▶ _Instructions for the task_
Scan the data, and whenever a line contains "registration", copy it.

▶ _Dataset content_
-- Opening Marker --

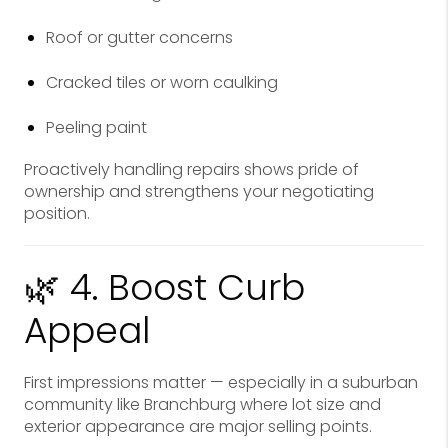
Roof or gutter concerns
Cracked tiles or worn caulking
Peeling paint
Proactively handling repairs shows pride of
ownership and strengthens your negotiating
position.
🌿 4. Boost Curb
Appeal
First impressions matter — especially in a suburban
community like Branchburg where lot size and
exterior appearance are major selling points.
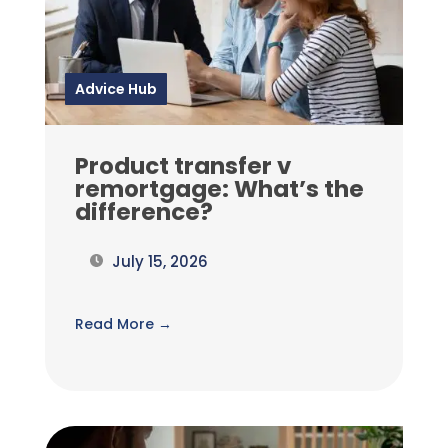
Advice Hub
Product transfer v
remortgage: What’s the
difference?
July 15, 2026
Read More →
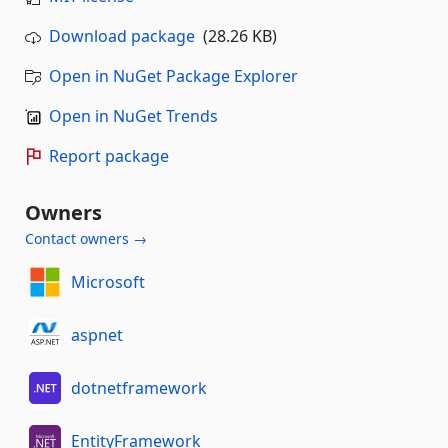
Download package
(28.26 KB)
Open in NuGet Package Explorer
Open in NuGet Trends
Report package
Owners
Contact owners →
Microsoft
aspnet
dotnetframework
EntityFramework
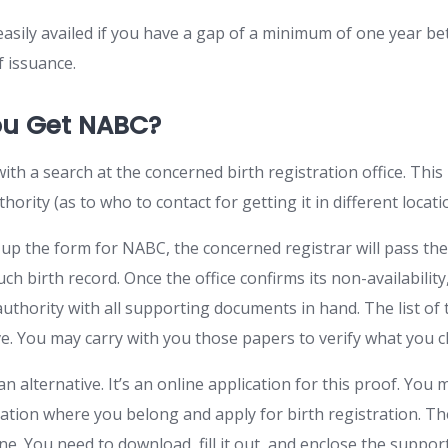
easily availed if you have a gap of a minimum of one year b
f issuance.
u Get NABC?
ith a search at the concerned birth registration office. This
thority (as to who to contact for getting it in different locati
l up the form for NABC, the concerned registrar will pass the
uch birth record. Once the office confirms its non-availability
authority with all supporting documents in hand. The list of
e. You may carry with you those papers to verify what you 
an alternative. It’s an online application for this proof. You 
tration where you belong and apply for birth registration. T
line. You need to download, fill it out, and enclose the supp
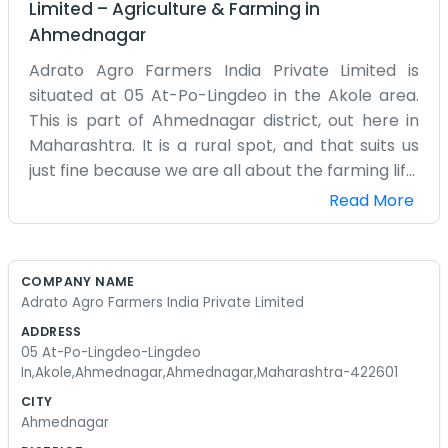
Limited
–
Agriculture & Farming
in
Ahmednagar
Adrato Agro Farmers India Private Limited is
situated at 05 At-Po-Lingdeo in the Akole area.
This is part of Ahmednagar district, out here in
Maharashtra. It is a rural spot, and that suits us
just fine because we are all about the farming life.
We spend our days dealing with the reality of the
Read More
soil and the seasons. Lingdeo is a small place, so
word travels fast and everyone knows what we
are up to. We aren't trying to be a massive
COMPANY NAME
corporation with a glass building. Our office is just
Adrato Agro Farmers India Private Limited
a practical space where we handle the business
ADDRESS
of agro farming. Sometimes the rain doesn't
05 At-Po-Lingdeo-Lingdeo
come when it should, and other times we have
In,Akole,Ahmednagar,Ahmednagar,Maharashtra-422601
too much of it. That is just how it goes in this part
CITY
of Ahmednagar. We work with the local farmers
Ahmednagar
and try to keep things organized. It's a lot of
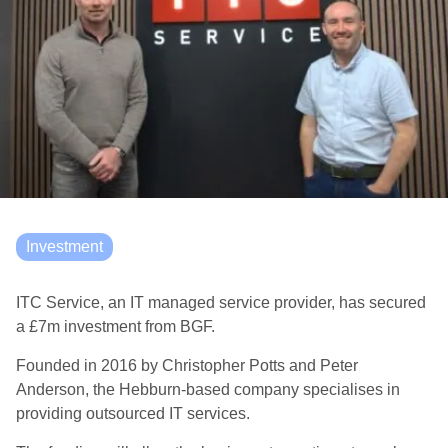
Investment
ITC Service, an IT managed service provider, has secured
a £7m investment from BGF.
Founded in 2016 by Christopher Potts and Peter
Anderson, the Hebburn-based company specialises in
providing outsourced IT services.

-- Closing Marker --

▶ _Task answer_
ith a search at the concerned birth registration office. This
tration where you belong and apply for birth registration. T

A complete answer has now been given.